Family planning service receives enthusiastic response in Ghana

On a late afternoon in rural Ghana, Mary, a young mother waits in line at a clinic with her six children. She struggles to keep them together while comforting the youngest child, who is sick. Mary is among several women in her community who face a stark reality: they cannot afford family planning services. She is aware of long acting and permanent family planning methods, but would rather risk an unintended pregnancy than allocate some of her family's small financial resources toward these services.

These women have reason to smile. They would have risked unwanted pregnancy were it not for the free Jadelle insertion service.

Mary and the women of her community are not alone in their predicament. In areas of Ghana where many families live far from health centers and do not have the financial means to pay for such services, family planning has become more of a luxury than a necessity. Focus Region Health Project (FRHP), implemented by JSI Research & Training Institute, is changing that. Through multiple programs in the region, the project hopes to make family planning services accessible and affordable for all women who want them. One such initiative is training family planning service providers how to insert and remove Jadelle implants at Cape Coast Metro Hospital's family planning unit. Jadelle, a form of birth control in which two small capsules containing hormones are inserted into the upper arm, lasts for five years but can be removed at any time.

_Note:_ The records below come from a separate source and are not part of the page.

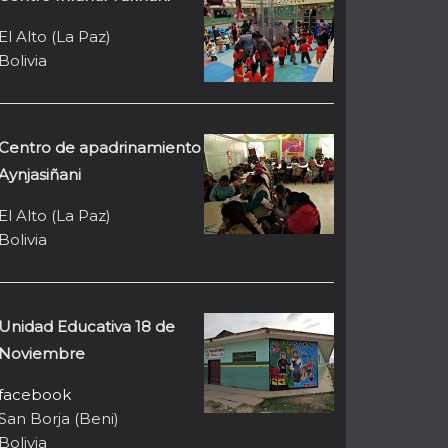
El Alto (La Paz)
Bolivia
Centro de apadrinamiento
Aynjasiñani
El Alto (La Paz)
Bolivia
Unidad Educativa 18 de
Noviembre
facebook
San Borja (Beni)
Bolivia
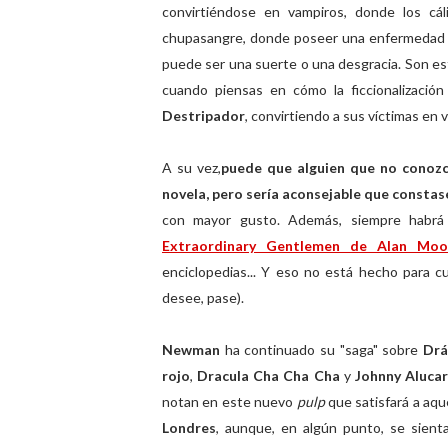
convirtiéndose en vampiros, donde los cál
chupasangre, donde poseer una enfermedad com
puede ser una suerte o una desgracia. Son es
cuando piensas en cómo la ficcionalizaci
Destripador
, convirtiendo a sus víctimas en 
A su vez,
puede que alguien que no conozc
novela, pero sería aconsejable que constase
con mayor gusto. Además, siempre habrá
Extraordinary Gentlemen de Alan Moo
enciclopedias... Y eso no está hecho para cua
desee, pase).
Newman
ha continuado su "saga" sobre
Drá
rojo
,
Dracula Cha Cha Cha
y
Johnny Aluca
notan en este nuevo
pulp
que satisfará a aqu
Londres
, aunque, en algún punto, se sien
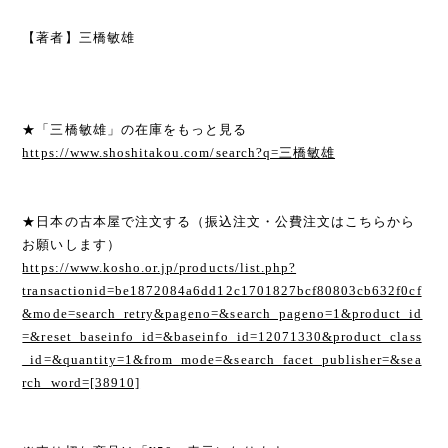
【著者】三橋敏雄
★「三橋敏雄」の在庫をもっと見る
https://www.shoshitakou.com/search?q=三橋敏雄
★日本の古本屋で注文する（振込注文・公費注文はこちらから
お願いします）
https://www.kosho.or.jp/products/list.php?
transactionid=be1872084a6dd12c1701827bcf80803cb632f0cf
&mode=search_retry&pageno=&search_pageno=1&product_id
=&reset_baseinfo_id=&baseinfo_id=12071330&product_class
_id=&quantity=1&from_mode=&search_facet_publisher=&sea
rch_word=[38910]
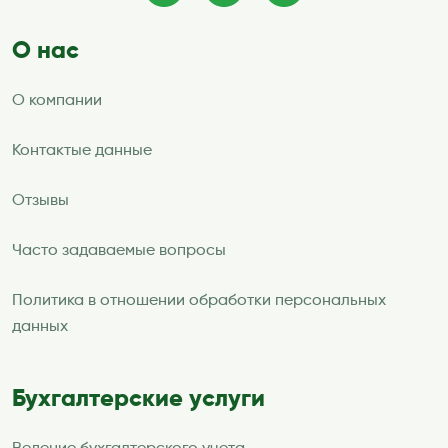
О нас
О компании
Контактые данные
Отзывы
Часто задаваемые вопросы
Политика в отношении обработки персональных
данных
Бухгалтерские услуги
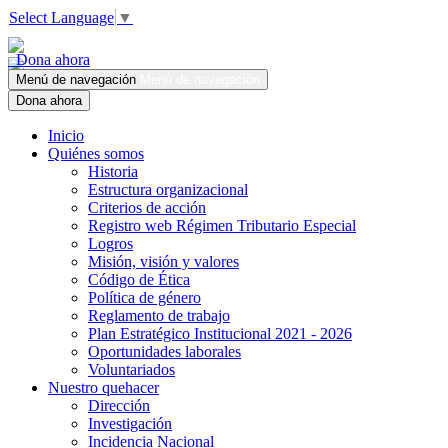
Select Language
▼
Dona ahora
Menú de navegación
Menú de navegación
Dona ahora
Inicio
Quiénes somos
Historia
Estructura organizacional
Criterios de acción
Registro web Régimen Tributario Especial
Logros
Misión, visión y valores
Código de Ética
Política de género
Reglamento de trabajo
Plan Estratégico Institucional 2021 - 2026
Oportunidades laborales
Voluntariados
Nuestro quehacer
Dirección
Investigación
Incidencia Nacional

During the five-day training, FRHP provided Jadelle insertion free of charge. To ensure that as many women as possible could take advantage of this service, the program also provided free transportation to the clinic. Mary and many other women across the region responded enthusiastically to this free service. Women from rural areas without previous access to family planning services rushed to the clinic, many with their young children in tow, to receive their Jadelle implants. Several even returned the next day, bringing friends to whom they had spread the word.

In choosing to take part in this program, Mary and the women living in her region of Ghana have opened doors for their futures. They no longer have to fear unwanted pregnancies. Most importantly, according to Mary, she now has a choice in her family's future.